The thawed Mesos process started going through its queue of Mesos followers and checking when the last time it saw a status update from a Mesos follower was. Noticing that each host in the list of Mesos followers had not checked in with a health check for too long, it assumed that all these Mesos followers were unhealthy.
Believing it was still the leader, the thawed Mesos process started to mitigate by initiating “lost follower” handling for each and every single one of the Mesos followers (every single cluster host, thousands of hosts, hundreds of thousands of tasks).
The thawed Mesos process sent a message to the Aurora scheduler for each and every task that the particular task was “lost”. This caused the Aurora scheduler to reschedule every single task that was reported “lost”. It blindly believed that only a currently elected Mesos leader would send such messages.
As the Mesos followers started to check in with the Mesos leaders and report their health, the thawed Mesos leader noticed that hosts with “lost” tasks were reporting in. To make the world correct with its world view, it promptly told each of these Mesos followers to kill all their tasks.
The Aurora scheduler got very busy rescheduling tasks that were reported “lost” (followed by them being terminated), as well as all the churn within the cluster from Mesos followers being told to summarily terminate all existing tasks.

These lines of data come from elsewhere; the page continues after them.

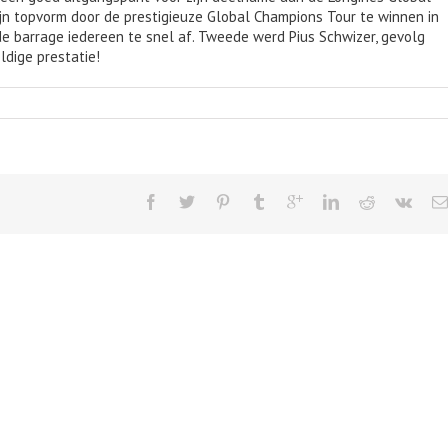
ijn topvorm door de prestigieuze Global Champions Tour te winnen in
nde barrage iedereen te snel af. Tweede werd Pius Schwizer, gevolg
ldige prestatie!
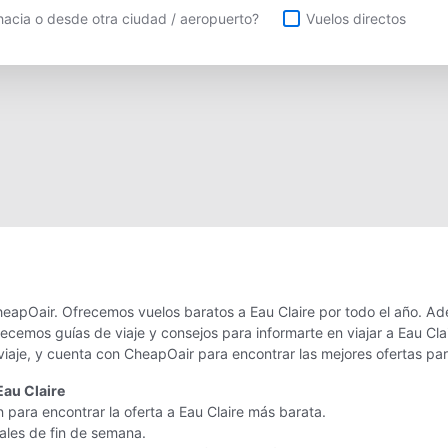
uelos directos
acia o desde otra ciudad / aeropuerto?
Vuelos directos
heapOair. Ofrecemos vuelos baratos a Eau Claire por todo el año. Ad
recemos guías de viaje y consejos para informarte en viajar a Eau Cl
viaje, y cuenta con CheapOair para encontrar las mejores ofertas pa
Eau Claire
 para encontrar la oferta a Eau Claire más barata.
nales de fin de semana.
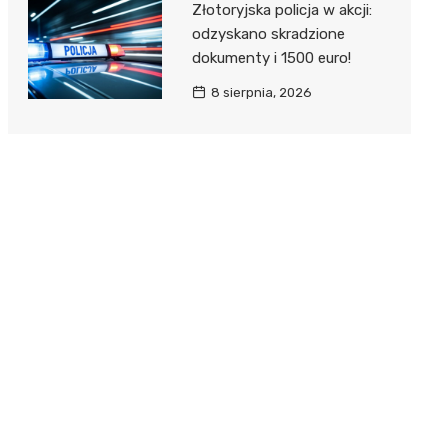
Złotoryjska policja w akcji:
odzyskano skradzione
dokumenty i 1500 euro!
8 sierpnia, 2026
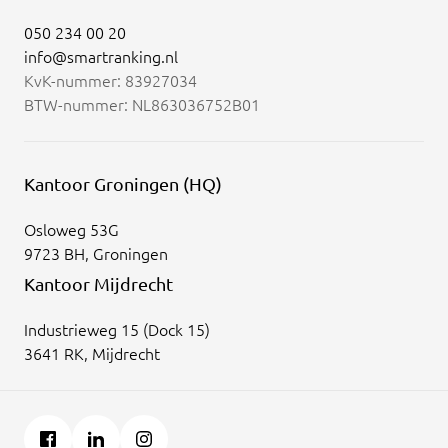
050 234 00 20
info@smartranking.nl
KvK-nummer: 83927034
BTW-nummer: NL863036752B01
Kantoor Groningen (HQ)
Osloweg 53G
9723 BH, Groningen
Kantoor Mijdrecht
Industrieweg 15 (Dock 15)
3641 RK, Mijdrecht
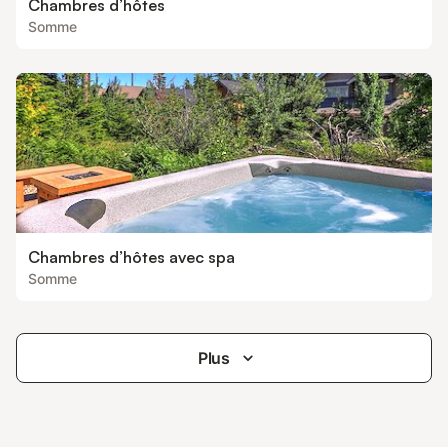
Chambres d’hôtes
Somme
Chambres d’hôtes avec spa
Somme
Plus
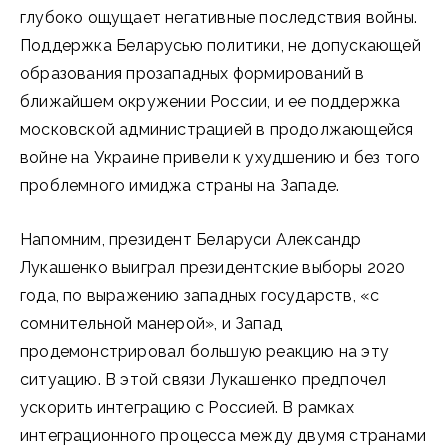
глубоко ощущает негативные последствия войны.
Поддержка Беларусью политики, не допускающей
образования прозападных формирований в
ближайшем окружении России, и ее поддержка
московской администрацией в продолжающейся
войне на Украине привели к ухудшению и без того
проблемного имиджа страны на Западе.
Напомним, президент Беларуси Александр
Лукашенко выиграл президентские выборы 2020
года, по выражению западных государств, «с
сомнительной манерой», и Запад
продемонстрировал большую реакцию на эту
ситуацию. В этой связи Лукашенко предпочел
ускорить интеграцию с Россией. В рамках
интеграционного процесса между двумя странами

There are a number of lessons that we took away from this outage:

The “local” view of time is not really something you can rely on being consistent. Do not make decisions on time if you do not absolutely need to.
Leader election and the concept of leadership is at best a guess and at worst incorrect. It is an optimization. Code accordingly. Code defensively.
None of the operations (marking Mesos followers as “lost”, etc) had any kind of rate limiting. Always have a controlled rate of change for changes to your system(s).
Don’t be afraid to drain a full datacenter when things look like they’re going to go sidways. Keep that drain operation fresh and practiced.

Conclusion

After this outage the code was changed to make it more robust to Mesos leaders that were only “sick” as opposed to gone and restarted. A number of places were changed to add checks for current leadership (not perfect obviously). Other changes were made to rate limit the number of changes the code would act on, giving other parts of the system a fighting chance to keep up and mitigate.